For too long, black scientists’ contributions to the field of mental health have been overlooked and minimized. It is vital to treat everyone equally and to showcase all achievements. Here, we take a look at several of the most influential black pioneers in mental health.
Joseph L White, PhD
Known as the “father of black psychology”, White was born in 1932 in Lincoln, Nebraska. He obtained his PhD in Clinical Psychology from Michigan State University.
Most of White’s career was spent at the University of California and he has held titles including Researcher, Dean and Consultant at a variety of locations around the US.
White was instrumental in founding the Educational Opportunity Programme that provided educational access and opportunity for low- income students within California, with the majority of them being the first generation in their family to attend college. White assisted in the success of many students who were of colour and worked as an advocate to restructure the education system, this led to him co-founding the Association of Black psychologists in 1968.
In 1970, the publication of “Toward a Black psychology” for Ebony magazine contributed to the modified perception of black psychology. It was credited as being the first ever positive and strength-based evaluation and account of black behaviour as well as culture. This article showcased the unique variances of how ethnic minorities should be treated in psychology. It claimed that whatever the future of race relations and the destiny of black people, the creation of a black psychology was essential as the psychology formed by White people could never effectively apply to African Americans. The article went on further to point out that the presentation of conventional White psychology to black people resulted in weakness-oriented deficit finding, as opposed to an accurate consideration of the situation of people of African descent.
White was the recipient of several prestigious awards including the honorary Doctor of Laws from the University of Minnesota in 2007, Citation of Achievement in Psychology and Alumnus of the Year from San Francisco State University in 2008.
Bebe Moore Campbell
An American teacher, author and mental health advocate, Campbell worked diligently to spread light on the mental health needs of the black community. The founder of NAMI (national alliance on mental health) she worked to provide a safe space for black people to converse about mental health struggles.
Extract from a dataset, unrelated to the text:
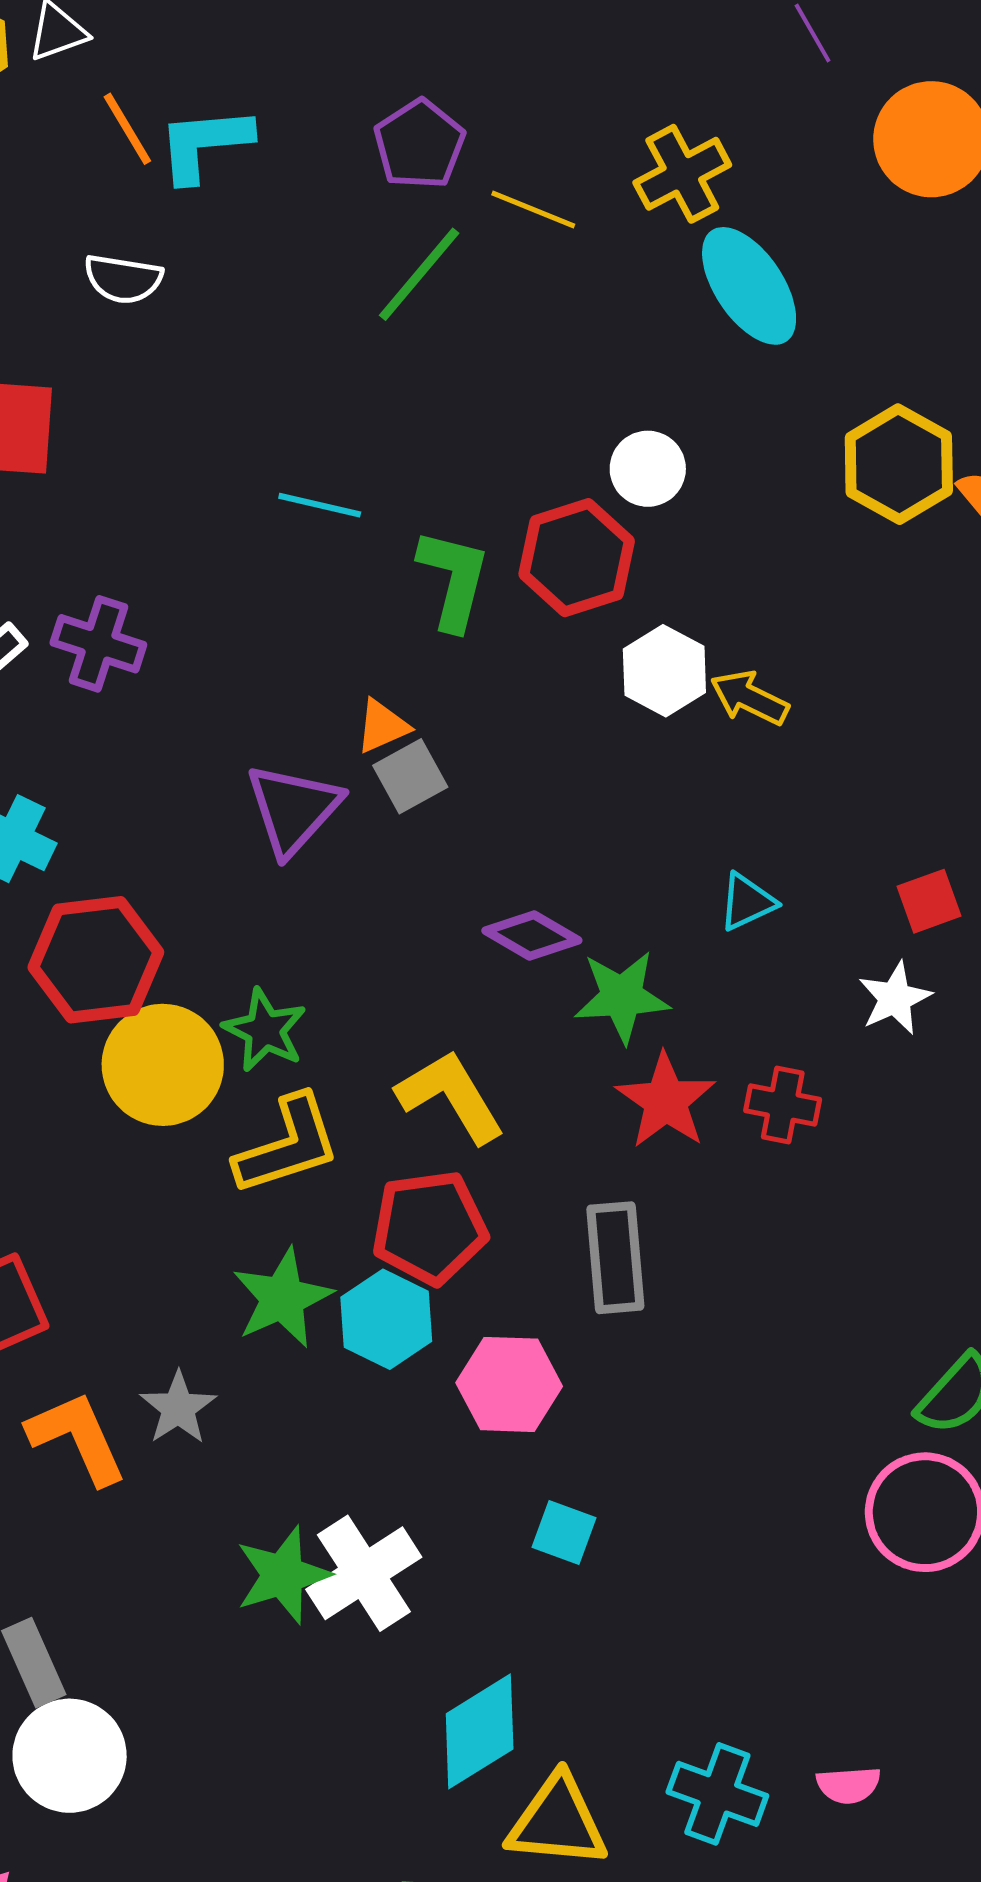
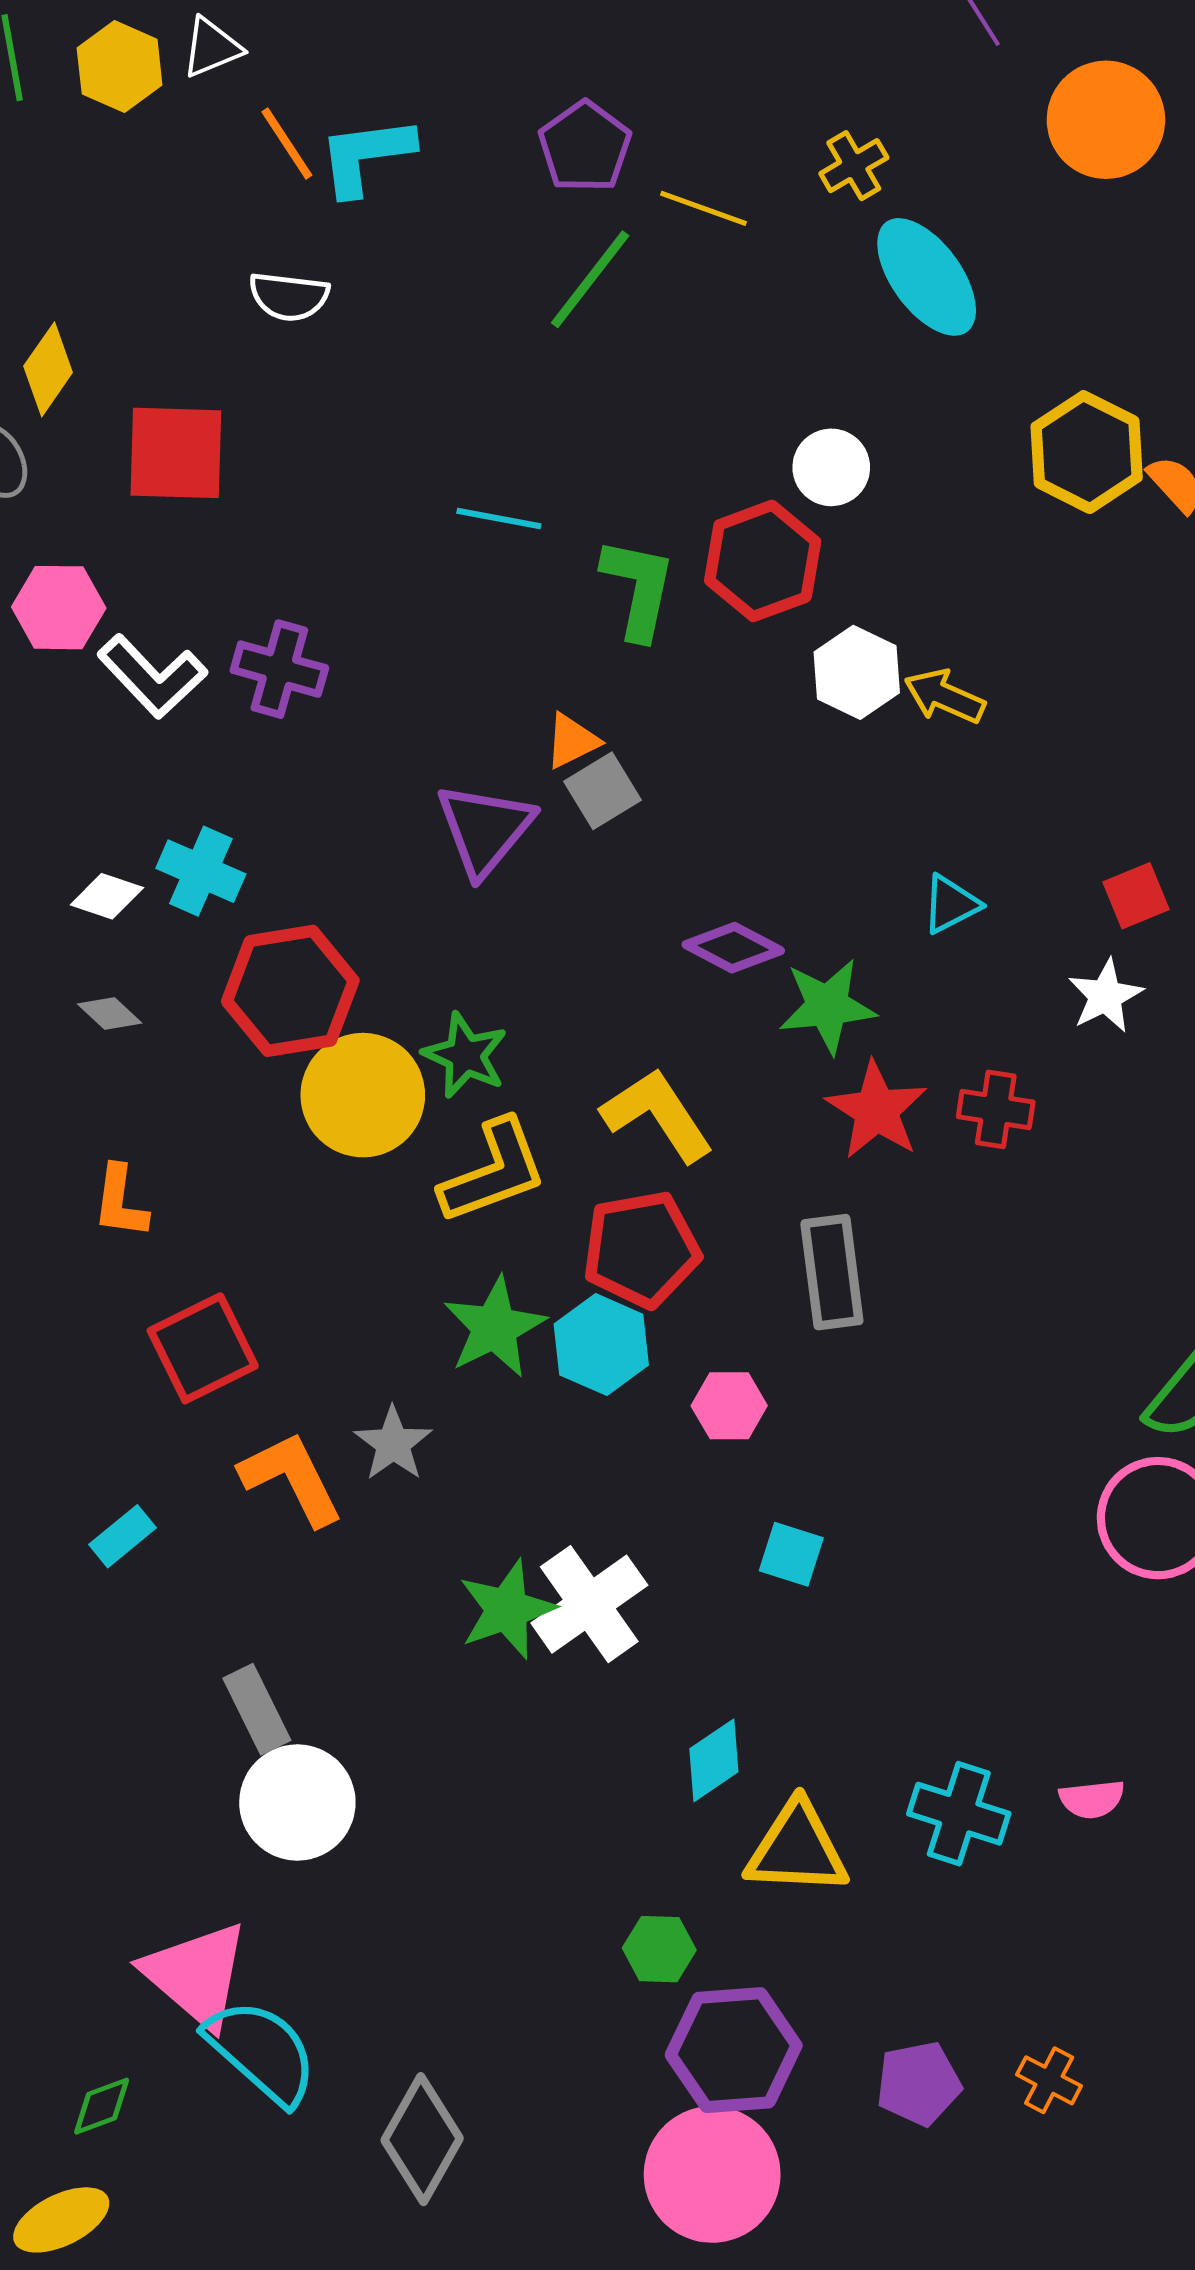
yellow cross: (682, 174) -> (854, 166), size x0.7
pink hexagon: (509, 1384) -> (729, 1406), size x0.7
cyan diamond: (480, 1731) -> (714, 1760), size x0.7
As an author, Campbell’s fictional work described the devastating impact of racism on her community. Her novel ‘Your Blues Ain’t Like mine’ inspired by the murder of Emmett Till in 1955, was described as one of the most influential books of 1992 by the New York Times Magazine. Campbell’s advocacy for mental health provided the catalyst for her first children’s book called: “Sometimes My Mommy Gets Angry”, The book, depicting a young girl coping with her mother’s mental illness, won the NAMI outstanding literature award.
As an advocate, Campbell travelled to DC in 2008 and congress formally recognised Bebe Moore Campbell National Minority Mental Health Awareness Month to bring an understanding of the mental health concerns that underrepresented communities had in the US.
Herman George Canady, PhD
Herman George Canady, PhD, was a clinical and social psychologist. He is known for being the first psychologist to explore the impact of bias in IQ tests, as was the subject of his master’s thesis “The Effects of Rapport on the IQ: A Study in Racial Psychology”.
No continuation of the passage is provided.